- _What to work on_
Search the entries for the word "товары". Copy each line in which it is found.

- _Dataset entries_
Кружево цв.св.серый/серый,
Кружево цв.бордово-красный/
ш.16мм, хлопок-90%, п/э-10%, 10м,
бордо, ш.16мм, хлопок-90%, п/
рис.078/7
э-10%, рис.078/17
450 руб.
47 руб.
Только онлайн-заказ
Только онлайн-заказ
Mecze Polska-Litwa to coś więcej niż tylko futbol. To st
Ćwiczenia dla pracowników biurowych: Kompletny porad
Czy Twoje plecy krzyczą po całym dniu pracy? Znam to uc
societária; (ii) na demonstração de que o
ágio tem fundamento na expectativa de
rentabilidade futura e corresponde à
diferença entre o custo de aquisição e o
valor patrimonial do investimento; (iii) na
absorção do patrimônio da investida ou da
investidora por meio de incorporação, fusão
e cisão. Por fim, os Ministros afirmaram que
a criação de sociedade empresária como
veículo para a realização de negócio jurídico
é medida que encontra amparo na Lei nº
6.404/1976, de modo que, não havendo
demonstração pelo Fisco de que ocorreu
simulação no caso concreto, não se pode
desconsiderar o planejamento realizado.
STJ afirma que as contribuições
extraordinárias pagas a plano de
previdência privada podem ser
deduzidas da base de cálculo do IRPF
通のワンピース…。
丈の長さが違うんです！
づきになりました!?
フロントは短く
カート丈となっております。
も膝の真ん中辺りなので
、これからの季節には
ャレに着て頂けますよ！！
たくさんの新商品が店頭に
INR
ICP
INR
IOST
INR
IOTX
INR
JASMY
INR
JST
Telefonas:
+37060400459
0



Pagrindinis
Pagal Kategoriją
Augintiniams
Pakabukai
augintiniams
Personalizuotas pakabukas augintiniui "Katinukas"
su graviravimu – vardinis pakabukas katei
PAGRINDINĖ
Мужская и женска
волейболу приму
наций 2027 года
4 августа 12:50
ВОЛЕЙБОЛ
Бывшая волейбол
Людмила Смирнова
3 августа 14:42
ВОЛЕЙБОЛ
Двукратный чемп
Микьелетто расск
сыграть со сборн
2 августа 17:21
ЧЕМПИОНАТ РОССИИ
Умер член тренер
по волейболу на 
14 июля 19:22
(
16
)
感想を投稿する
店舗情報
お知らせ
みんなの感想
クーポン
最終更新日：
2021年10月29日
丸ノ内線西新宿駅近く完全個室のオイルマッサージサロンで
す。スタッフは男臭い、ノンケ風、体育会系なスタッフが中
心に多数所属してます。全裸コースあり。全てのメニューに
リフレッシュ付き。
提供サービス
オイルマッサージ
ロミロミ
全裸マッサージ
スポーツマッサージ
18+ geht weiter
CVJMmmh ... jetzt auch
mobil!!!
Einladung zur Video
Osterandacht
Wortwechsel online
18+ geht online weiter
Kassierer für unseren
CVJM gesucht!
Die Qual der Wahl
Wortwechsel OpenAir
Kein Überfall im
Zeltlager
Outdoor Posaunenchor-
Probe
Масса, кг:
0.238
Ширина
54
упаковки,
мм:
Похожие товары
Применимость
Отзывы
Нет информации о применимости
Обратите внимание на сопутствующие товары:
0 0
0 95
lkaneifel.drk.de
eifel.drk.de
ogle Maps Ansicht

- _Your response_
Похожие товары
Обратите внимание на сопутствующие товары:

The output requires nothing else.